Twee jonge meisjes vragen mij op het marmer aan de inkom als ze mijn gids mogen zijn. Daar Mai-Britt laat blijken dat ze daar geen zin in heeft gaan we hier spijtig genoeg niet op in. Maar ik vraag toch waarom één van hen een medisch masker op hebben zoals zo velen hier. Het blijkt omdat het ene meisje net een operatie achter de rug heeft. Het is een neusoperatie als ik het goed begrepen heb. Dat is hier courant. Ze willen een neus zoals Michael Jackson. En als dit geneest doen ze zo een masker op. Mannen doen dit ook. Voor dit soort operaties zijn de Iraanse dokters wereldleiders geworden door de grote vraag.

In de namiddag ga ik alleen de bruggen bezoeken omdat Mai-Britt heeft afgesproken met een lokale vriend en niet wil bezoeken want ze kent de stad al van vroeger.

De bruggen staan over de nu uitgedroogde Zayandeh rivier, wat het resultaat is van aftapping voor de landbouw.

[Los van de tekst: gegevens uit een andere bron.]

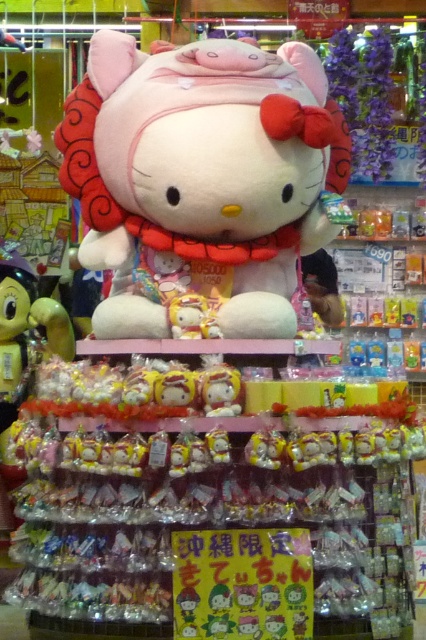 Based on the photo, does fluffy pink plush at center have a greater width compared to matte yellow plush toy at center?

Yes, fluffy pink plush at center is wider than matte yellow plush toy at center.

Can you confirm if fluffy pink plush at center is bigger than matte yellow plush toy at center?

Indeed, fluffy pink plush at center has a larger size compared to matte yellow plush toy at center.

Which is in front, point (307, 186) or point (236, 388)?

Point (236, 388) is more forward.

Locate an element on the screen. The image size is (426, 640). fluffy pink plush at center is located at coordinates (199, 179). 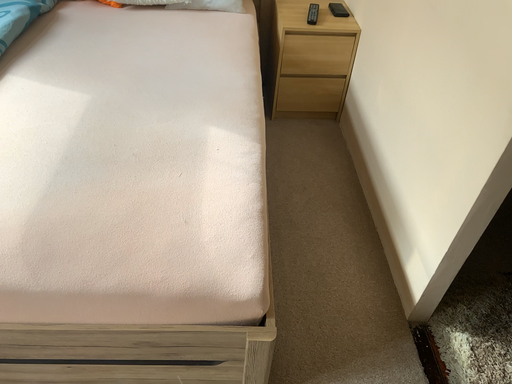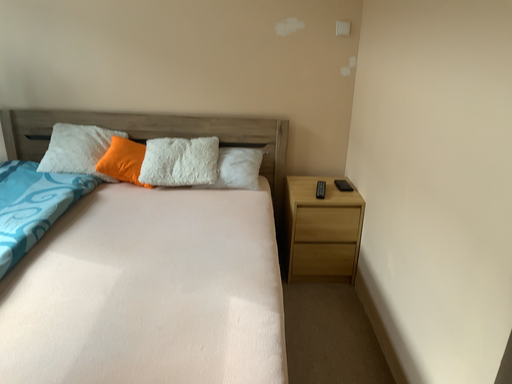 Question: Which way did the camera rotate in the video?

Choices:
 (A) rotated upward
 (B) rotated downward

Answer: (A)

Die vind ik niet zo bijzonder. Terug naar het noorden middels een lange wandeling. In de Jame-moskee vind ik wel authentieke sfeer terug. Deze is gebouwd op de ruines van een zoroastrische tempel. Zoroastrisme was gedurende duizend jaren staatsgodsdienst in Iran. Nu bereid men zich voor op Ashoura. Een treurfeest dat 10 dagen duurt en dat te vergelijken valt met allerzielen en allerheiligen. Het start vrijdag. Blijkbaar - en gelukkig- zal niet alles dicht zijn. De resten van de beroemde bibliotheek van Isphahan zijn amper te zien. Zij werd neergehaald door de mongoolse hordes.

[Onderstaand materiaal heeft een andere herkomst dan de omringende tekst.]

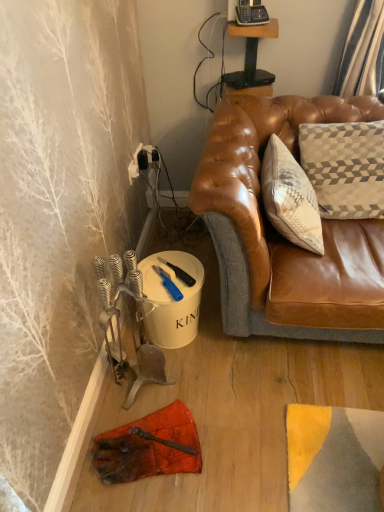 The height and width of the screenshot is (512, 384). Identify the location of wooden table at upper center. (251, 60).

Image resolution: width=384 pixels, height=512 pixels. What do you see at coordinates (168, 284) in the screenshot? I see `blue plastic utility knife at lower center, the 2th tool when ordered from top to bottom` at bounding box center [168, 284].

Where is `blue plastic knife at lower center, the first tool from the top`? The height and width of the screenshot is (512, 384). blue plastic knife at lower center, the first tool from the top is located at coordinates (180, 273).

Which is correct: blue plastic knife at lower center, arranged as the 2th tool when ordered from the bottom, is inside wooden table at upper center, or outside of it?

blue plastic knife at lower center, arranged as the 2th tool when ordered from the bottom, is not enclosed by wooden table at upper center.

Is there a large distance between blue plastic knife at lower center, the first tool from the top, and wooden table at upper center?

They are positioned close to each other.

From a real-world perspective, between blue plastic knife at lower center, the first tool from the top, and wooden table at upper center, who is vertically lower?

blue plastic knife at lower center, the first tool from the top, from a real-world perspective.

Find the location of a particular element. table located above the blue plastic knife at lower center, the first tool from the top (from the image's perspective) is located at coordinates (251, 60).

Can you confirm if blue plastic knife at lower center, arranged as the 2th tool when ordered from the bottom, is thinner than blue plastic utility knife at lower center, the 2th tool when ordered from top to bottom?

In fact, blue plastic knife at lower center, arranged as the 2th tool when ordered from the bottom, might be wider than blue plastic utility knife at lower center, the 2th tool when ordered from top to bottom.

Considering the points (162, 262) and (171, 296), which point is in front, point (162, 262) or point (171, 296)?

Point (171, 296)

Is blue plastic utility knife at lower center, the 2th tool when ordered from top to bottom, at the back of blue plastic knife at lower center, the first tool from the top?

No.

Between blue plastic knife at lower center, arranged as the 2th tool when ordered from the bottom, and blue plastic utility knife at lower center, the first tool when ordered from bottom to top, which one has smaller size?

blue plastic knife at lower center, arranged as the 2th tool when ordered from the bottom.

Does wooden table at upper center have a lesser height compared to blue plastic utility knife at lower center, the first tool when ordered from bottom to top?

No.

Can you tell me how much wooden table at upper center and blue plastic utility knife at lower center, the 2th tool when ordered from top to bottom, differ in facing direction?

39.8 degrees separate the facing orientations of wooden table at upper center and blue plastic utility knife at lower center, the 2th tool when ordered from top to bottom.

Which object is thinner, wooden table at upper center or blue plastic utility knife at lower center, the 2th tool when ordered from top to bottom?

Thinner between the two is wooden table at upper center.

In the scene shown: From a real-world perspective, is wooden table at upper center beneath blue plastic utility knife at lower center, the first tool when ordered from bottom to top?

No.

Looking at this image, is wooden table at upper center in front of or behind blue plastic knife at lower center, arranged as the 2th tool when ordered from the bottom, in the image?

In the image, wooden table at upper center appears behind blue plastic knife at lower center, arranged as the 2th tool when ordered from the bottom.

In terms of size, does wooden table at upper center appear bigger or smaller than blue plastic knife at lower center, the first tool from the top?

Clearly, wooden table at upper center is larger in size than blue plastic knife at lower center, the first tool from the top.

Is wooden table at upper center oriented away from blue plastic knife at lower center, arranged as the 2th tool when ordered from the bottom?

No.

Does wooden table at upper center have a greater width compared to blue plastic knife at lower center, arranged as the 2th tool when ordered from the bottom?

In fact, wooden table at upper center might be narrower than blue plastic knife at lower center, arranged as the 2th tool when ordered from the bottom.

Does blue plastic utility knife at lower center, the first tool when ordered from bottom to top, appear on the right side of blue plastic knife at lower center, arranged as the 2th tool when ordered from the bottom?

In fact, blue plastic utility knife at lower center, the first tool when ordered from bottom to top, is to the left of blue plastic knife at lower center, arranged as the 2th tool when ordered from the bottom.

Is blue plastic utility knife at lower center, the 2th tool when ordered from top to bottom, aimed at blue plastic knife at lower center, the first tool from the top?

No.

Is blue plastic knife at lower center, the first tool from the top, a part of blue plastic utility knife at lower center, the first tool when ordered from bottom to top?

That's incorrect, blue plastic knife at lower center, the first tool from the top, is not inside blue plastic utility knife at lower center, the first tool when ordered from bottom to top.

From their relative heights in the image, would you say blue plastic utility knife at lower center, the 2th tool when ordered from top to bottom, is taller or shorter than wooden table at upper center?

Clearly, blue plastic utility knife at lower center, the 2th tool when ordered from top to bottom, is shorter compared to wooden table at upper center.

Is blue plastic utility knife at lower center, the 2th tool when ordered from top to bottom, turned away from wooden table at upper center?

No, blue plastic utility knife at lower center, the 2th tool when ordered from top to bottom, is not facing the opposite direction of wooden table at upper center.

From the image's perspective, which tool is the 2nd one below the wooden table at upper center? Please provide its 2D coordinates.

[(168, 284)]

Would you say blue plastic utility knife at lower center, the 2th tool when ordered from top to bottom, is to the left or to the right of wooden table at upper center in the picture?

From the image, it's evident that blue plastic utility knife at lower center, the 2th tool when ordered from top to bottom, is to the left of wooden table at upper center.

Where is `table on the right of blue plastic knife at lower center, the first tool from the top`? table on the right of blue plastic knife at lower center, the first tool from the top is located at coordinates (x=251, y=60).

Where is `tool above the blue plastic utility knife at lower center, the first tool when ordered from bottom to top (from a real-world perspective)`? tool above the blue plastic utility knife at lower center, the first tool when ordered from bottom to top (from a real-world perspective) is located at coordinates (180, 273).

Based on the photo, based on their spatial positions, is wooden table at upper center or blue plastic utility knife at lower center, the 2th tool when ordered from top to bottom, further from blue plastic knife at lower center, the first tool from the top?

wooden table at upper center is further to blue plastic knife at lower center, the first tool from the top.

Considering their positions, is blue plastic utility knife at lower center, the first tool when ordered from bottom to top, positioned further to blue plastic knife at lower center, the first tool from the top, than wooden table at upper center?

The object further to blue plastic knife at lower center, the first tool from the top, is wooden table at upper center.

Based on the photo, estimate the real-world distances between objects in this image. Which object is closer to wooden table at upper center, blue plastic utility knife at lower center, the 2th tool when ordered from top to bottom, or blue plastic knife at lower center, arranged as the 2th tool when ordered from the bottom?

Among the two, blue plastic knife at lower center, arranged as the 2th tool when ordered from the bottom, is located nearer to wooden table at upper center.

In the scene shown: From the image, which object appears to be nearer to blue plastic utility knife at lower center, the first tool when ordered from bottom to top, blue plastic knife at lower center, arranged as the 2th tool when ordered from the bottom, or wooden table at upper center?

blue plastic knife at lower center, arranged as the 2th tool when ordered from the bottom.

Looking at the image, which one is located closer to blue plastic utility knife at lower center, the 2th tool when ordered from top to bottom, wooden table at upper center or blue plastic knife at lower center, the first tool from the top?

Based on the image, blue plastic knife at lower center, the first tool from the top, appears to be nearer to blue plastic utility knife at lower center, the 2th tool when ordered from top to bottom.

When comparing their distances from wooden table at upper center, does blue plastic knife at lower center, the first tool from the top, or blue plastic utility knife at lower center, the first tool when ordered from bottom to top, seem closer?

Among the two, blue plastic knife at lower center, the first tool from the top, is located nearer to wooden table at upper center.

The width and height of the screenshot is (384, 512). In order to click on tool between wooden table at upper center and blue plastic utility knife at lower center, the first tool when ordered from bottom to top, vertically in this screenshot , I will do `click(180, 273)`. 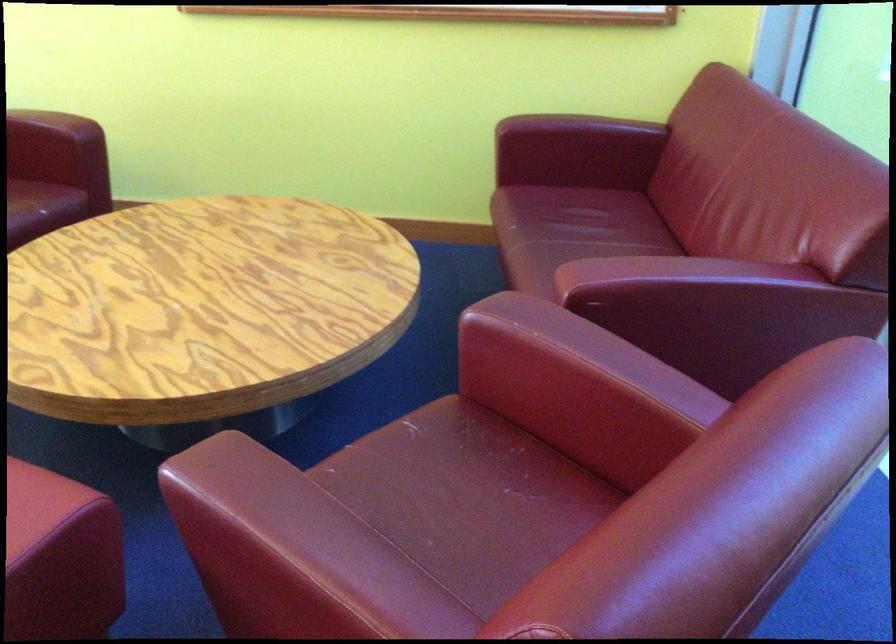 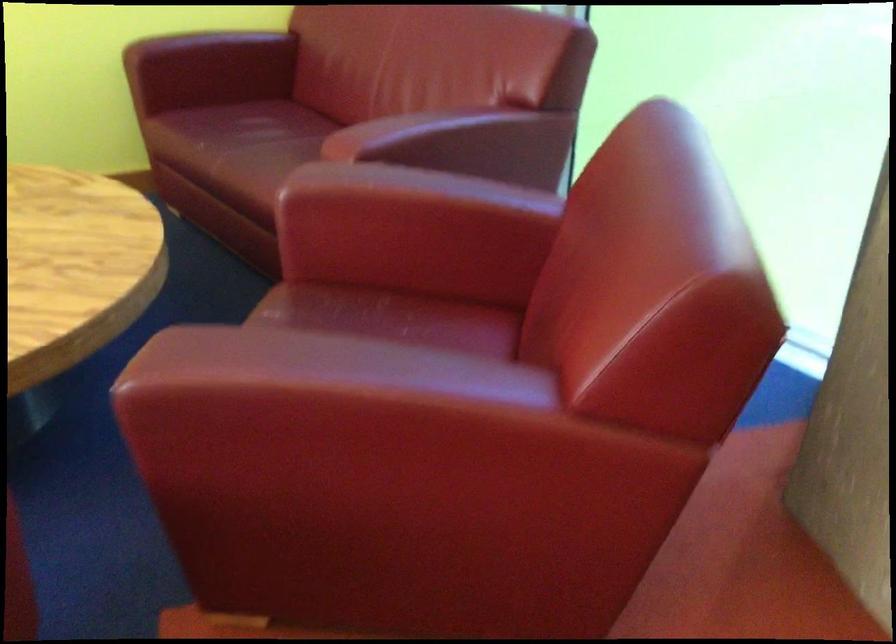 The point at (673, 292) is marked in the first image. Where is the corresponding point in the second image?

(438, 137)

Moe kom ik in de buurt van het hostel aan. Internet werkt niet in deze wijk op dit moment. Iets eten gaat moelijk omdat er weinig restaurants zijn en ik begrijp niet wat ze aanbieden. Dus weeral maïs en vers appelsap. Bij de bakker koop ik voor 33 eurocent wel, voor mijn ogen, vers gebakken brood. Dat smaakt. Dan een gesprek met de andere reizigers waardoor het weer laat wordt. Ik val vandaag onmiddellijk in slaap in de gemeenschappelijk kamer.

Donderdag 15 oktober 2015

Deze ochtend loop ik niet ver. Het Chehel-Sotun paleis staat op het programma. Het blijkt het mooiste te zijn in zijn soort. Paleizen in Iran zien er zo anders uit dan in alle andere landen die ik al heb bezocht. Dat vind ik verfrissend. Het is een paleis dat diende om hoogwaardigheidsbekleders te ontvangen en werd gebouwd in de 17 eeuw. Interessant vind ik het feit dat de hoge genodigden hier uit India komen of uit het huidige Turkmenistan. Helemaal achteraan aan de achterkant in een hoek zie je geschilderde afbeeldingen van Europeanen. Goed om je niet in het centrum van de wereld te voelen. In de late namiddag neem ik de bus naar Shiraz. Dat wordt een lange rit. Nog eens zo ver als van Teheran naar hier. Tel dus maar 600 kilometer en 5 graden Celsius er bij.

Ik ben wel zo nieuwsgierig geweest om aan mijn "theebuurvrouw" te vragen als haar haar geverfd is of niet. Je ziet in Iran zo veel blond en dat vind ik vreemd. Het blijkt gekleurd. Omdat ze mij niet begreep kwam er wel een vertaler aan te pas wat ik genant vond en het leidde tot gegiechel alom. Toch denk ik dat er ook natuurlijk blond is want dat heb gezien bij enkele mannen, die er ook meer `noordelijk` uit zien.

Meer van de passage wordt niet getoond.